No such budgetary penalty hangs over the work of this new committee. More troubling is that the standoff that led to the supercommittee’s failure — Republicans’ reluctance to consider new tax revenue — still exists. So assurances that this is the “we really mean it” committee ring hollow, especially given how little time it has to smooth over longstanding differences.

It’s long past time to diagnose the extreme political tactics that led to this latest standoff for what they are — a form of congressional cancer — and to demand a cure.

This week’s shutdown was the latest recurrence of a political disease that shouldn’t exist: using the basic operations of government to pry concessions from the opposing party without having the political clout to do so. While Democrats have employed this tactic in state government (Wisconsin legislators’ hiding out in Illinois to hold up votes on measures they didn’t like), Republicans at the federal level have taken it to new and dangerous levels.

The GOP used the debt ceiling as leverage in the 2011 standoff that led to the sequestration cuts. The fiscal cliff crisis that kicked off 2013 also needlessly went down to the wire as the GOP tried to use impending income tax increases as leverage.

These tactics may be cheered by the GOP’s narrow base, but beyond the base, the party runs of the risk of looking like it’s saying “to hell with the democratic process; we’re going to do what we want.” The GOP controls the House, but that’s just one-half of one of the federal government’s three branches.

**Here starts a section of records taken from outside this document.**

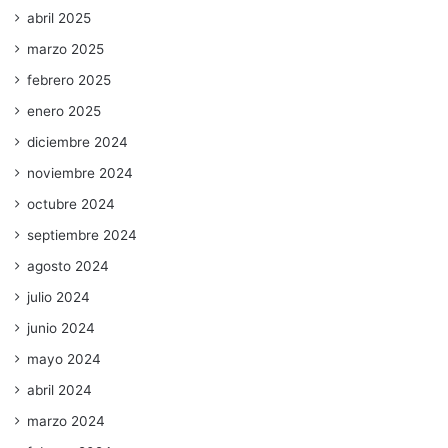
abril 2025
marzo 2025
febrero 2025
enero 2025
diciembre 2024
noviembre 2024
octubre 2024
septiembre 2024
agosto 2024
julio 2024
junio 2024
mayo 2024
abril 2024
marzo 2024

A my-way-or-the-highway approach to governing isn’t realistic.

The economic cost of this latest impasse — $24 billion shaved off the GDP and a total price tag of $150 billion in lost output from gridlock dating from 2009 — ought to convince both parties that stronger medicine than a committee is needed.

Abolishing the debt ceiling ought to be at the top of the list. Most countries do not have a debt ceiling. Nor does the Constitution require one, a misconception that sometimes surfaces in the debate over the issue.

Contrary to another common misconception, lifting the debt ceiling does not authorize new spending. Instead, it simply allows the government to pay for spending that Congress has already authorized.

Congress is in fact its own debt ceiling. Its members decide how much to tax and spend and how much to borrow to cover the difference. Responsible budgeting is the way to balance the books, not some artificial ceiling, especially one that’s been weaponized.

  • HOW THEY VOTED

    All but one member of the Minnesota congressional delegation voted responsibly this week to end the government shutdown/debt ceiling standoff. Democrats who voted for the deal were: Sens. Amy Klobuchar and Al Franken and Reps. Keith Ellison, Betty McCollum, Rick Nolan, Collin Peterson and Tim Walz. Republican Reps. Erik Paulsen and John Kline also voted yes. Only Republican Rep. Michele Bachmann voted against the deal.